Example: Podcast transcriptions in 1-minute with OpenAI’s Whisper model

OpenAI’s late-September 2022 release of the Whisper speech recognition model was another eye-widening milestone in the rapidly improving field of deep learning, and like others we jumped to try Whisper on podcasts.

The result is the Modal Podcast Transcriber!

homepage of modal whisper transcriber app

This example application is more feature-packed than others, and doesn’t fit in a single page of code and commentary. So instead of progressing through the example’s code linearly, this post provides a higher-level walkthrough of how Modal is used to do fast, on-demand podcast episode transcription for whichever podcast you’d like.

1 hour episodes transcribed in just 1 minute, on-demand.

The focal point of this demonstration app is that it does serverless CPU transcription across dozens of containers at the click of a button, completing hour-long audio files in just 1 minute.

We use a podcast metadata API to allow users to transcribe an arbitrary episode from whatever niche podcast a user desires — how about The Pen Addict, a podcast dedicated to stationary?.

The video below shows the 45-minute long first episode of Serial season 2 get transcribed in 62 seconds.

What’s extra cool is that each transcription segment has links back to auto-play the original audio. If you read a transcription and wonder, did they really say that? Click the timestamp on the right and find out!

(🎧 Enable sound for this video)

Try it yourself

If you’re itching to see this in action, here are links to begin transcribing the three most popular podcasts on Spotify right now:

  1. Case 63 by Gimlet Media
  2. The Joe Rogan Experience
  3. The Psychology of your 20s

Tech-stack overview

The entire application is hosted serverlessly on Modal and consists of these main components:

  • A React + Vite single page application (SPA) deployed as static files into a Modal webhook.
  • A Modal webhook running FastAPI
  • The Podchaser API provides podcast search and episode metadata retrieval. It’s hooked into our code with a Modal Secret.
  • A Modal async job queue, described in more detail below.

All of this is deployed with one command and costs $0.00 when it’s not transcribing podcasts or serving HTTP requests.

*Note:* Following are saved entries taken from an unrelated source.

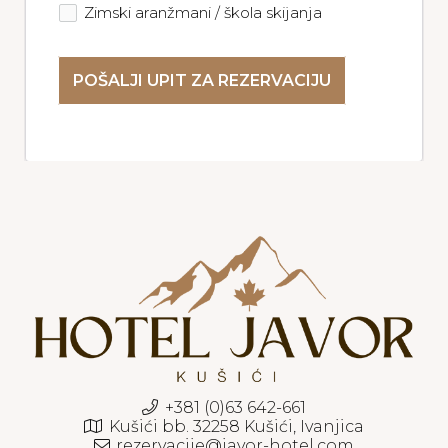
Zimski aranžmani / škola skijanja
POŠALJI UPIT ZA REZERVACIJU
+381 (0)63 642-661
Kušići bb. 32258 Kušići, Ivanjica
rezervacije@javor-hotel.com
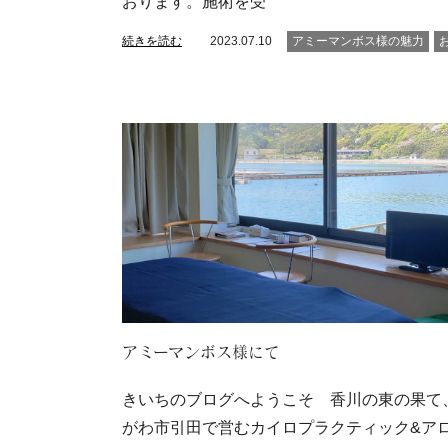
おります。施術を受
続きを読む
2023.07.10
アミーマンボス様の魅力
アミーマンボス様にて
きいちのブログへようこそ 香川の東の果て
がわ市引田で営むカイロプラクティック&ア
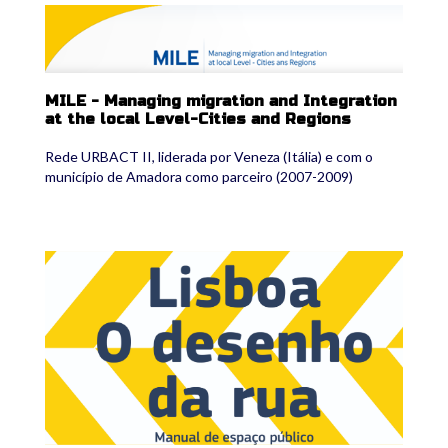
mile_2.png
MILE - Managing migration and Integration
at the local Level-Cities and Regions
Rede URBACT II, liderada por Veneza (Itália) e com o
município de Amadora como parceiro (2007-2009)
lisboa_-_mep.jpg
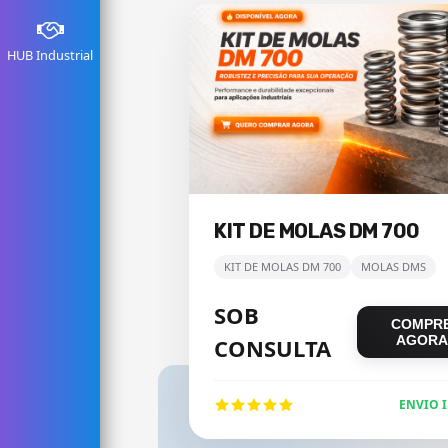
HUB Industrial
KIT DE MOLAS DM 700
KIT DE MOLAS DM 700
MOLAS DMS
SOB
COMPR
AGORA
CONSULTA
ENVIO 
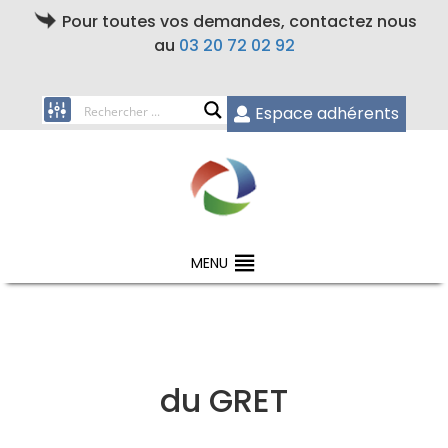
Pour toutes vos demandes, contactez nous
au
03 20 72 02 92
Espace adhérents
MENU
du GRET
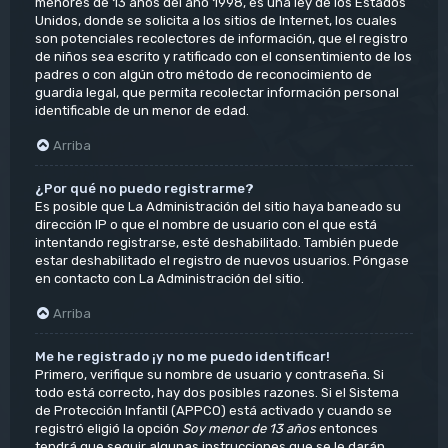
menores de 13 años del año 1998, es una ley de los Estados
Unidos, donde se solicita a los sitios de Internet, los cuales
son potenciales recolectores de información, que el registro
de niños sea escrito y ratificado con el consentimiento de los
padres o con algún otro método de reconocimiento de
guardia legal, que permita recolectar información personal
identificable de un menor de edad.
Arriba
¿Por qué no puedo registrarme?
Es posible que La Administración del sitio haya baneado su
dirección IP o que el nombre de usuario con el que está
intentando registrarse, esté deshabilitado. También puede
estar deshabilitado el registro de nuevos usuarios. Póngase
en contacto con La Administración del sitio.
Arriba
Me he registrado ¡y no me puedo identificar!
Primero, verifique su nombre de usuario y contraseña. Si
todo está correcto, hay dos posibles razones. Si el Sistema
de Protección Infantil (APPCO) está activado y cuando se
registró eligió la opción
Soy menor de 13 años
entonces
tendrá que seguir algunas instrucciones que se le darán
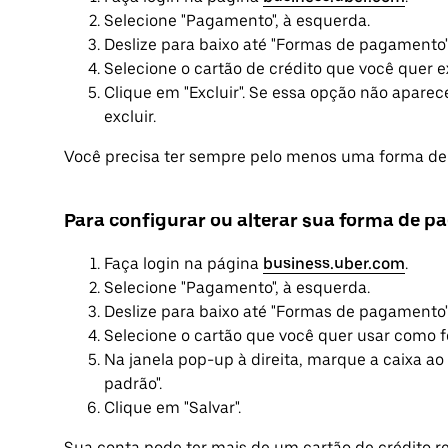
Selecione "Pagamento", à esquerda.
Deslize para baixo até "Formas de pagamento"
Selecione o cartão de crédito que você quer ex
Clique em "Excluir". Se essa opção não apare
excluir.
Você precisa ter sempre pelo menos uma forma de
Para configurar ou alterar sua forma de 
Faça login na página
business.uber.com
.
Selecione "Pagamento", à esquerda.
Deslize para baixo até "Formas de pagamento"
Selecione o cartão que você quer usar como
Na janela pop-up à direita, marque a caixa a
padrão".
Clique em "Salvar".
Sua conta pode ter mais de um cartão de crédito r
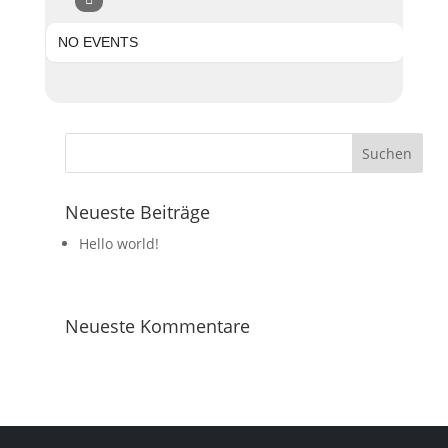
NO EVENTS
Neueste Beiträge
Hello world!
Neueste Kommentare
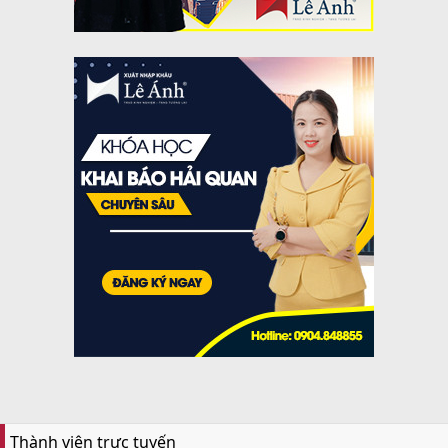
Thành viên trực tuyến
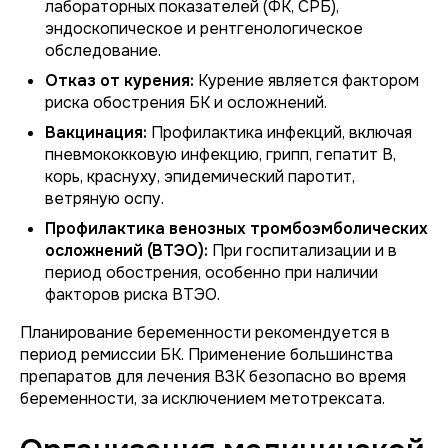
лабораторных показателей (ФК, СРБ),
эндоскопическое и рентгенологическое
обследование.
Отказ от курения:
Курение является фактором
риска обострения БК и осложнений.
Вакцинация:
Профилактика инфекций, включая
пневмококковую инфекцию, грипп, гепатит B,
корь, краснуху, эпидемический паротит,
ветряную оспу.
Профилактика венозных тромбоэмболических
осложнений (ВТЭО):
При госпитализации и в
период обострения, особенно при наличии
факторов риска ВТЭО.
Планирование беременности рекомендуется в
период ремиссии БК. Применение большинства
препаратов для лечения ВЗК безопасно во время
беременности, за исключением метотрексата.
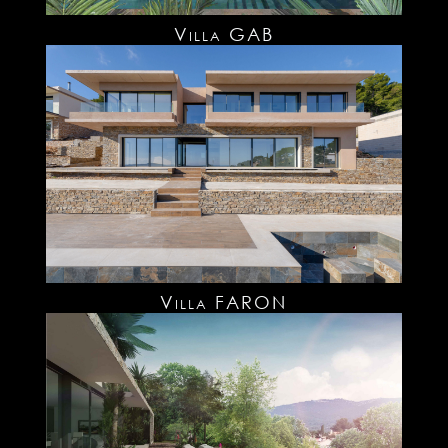
Villa GAB
Villa FARON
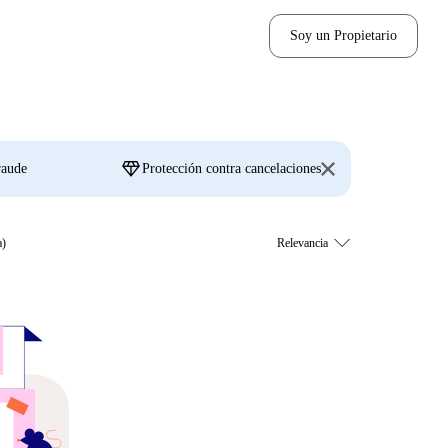
Soy un Propietario
diamond
raude
Protección contra cancelaciones
a)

Speed-boosting Whisper with parallelism

Modal’s dead-simple parallelism primitives are the key to doing the transcription so quickly. Even with a GPU, transcribing a full episode serially was taking around 10 minutes.

But by pulling in ffmpeg with a simple .pip_install(["ffmpeg-python"]) addition to our Modal Image, we could exploit the natural silences of the podcast medium to partition episodes into hundreds of short segments. Each segment is transcribed by Whisper in its own container task with 2 physical CPU cores, and when all are done we stitch the segments back together with only a minimal loss in transcription quality. This approach actually accords quite well with Whisper’s model architecture:

“The Whisper architecture is a simple end-to-end approach, implemented as an encoder-decoder Transformer. Input audio is split into 30-second chunks, converted into a log-Mel spectrogram, and then passed into an encoder.” - Introducing Whisper

Run this app on Modal

All source code for this example can be found on GitHub. The README.md includes instructions on setting up the frontend build and getting authenticated with the Podchaser API. Happy transcribing!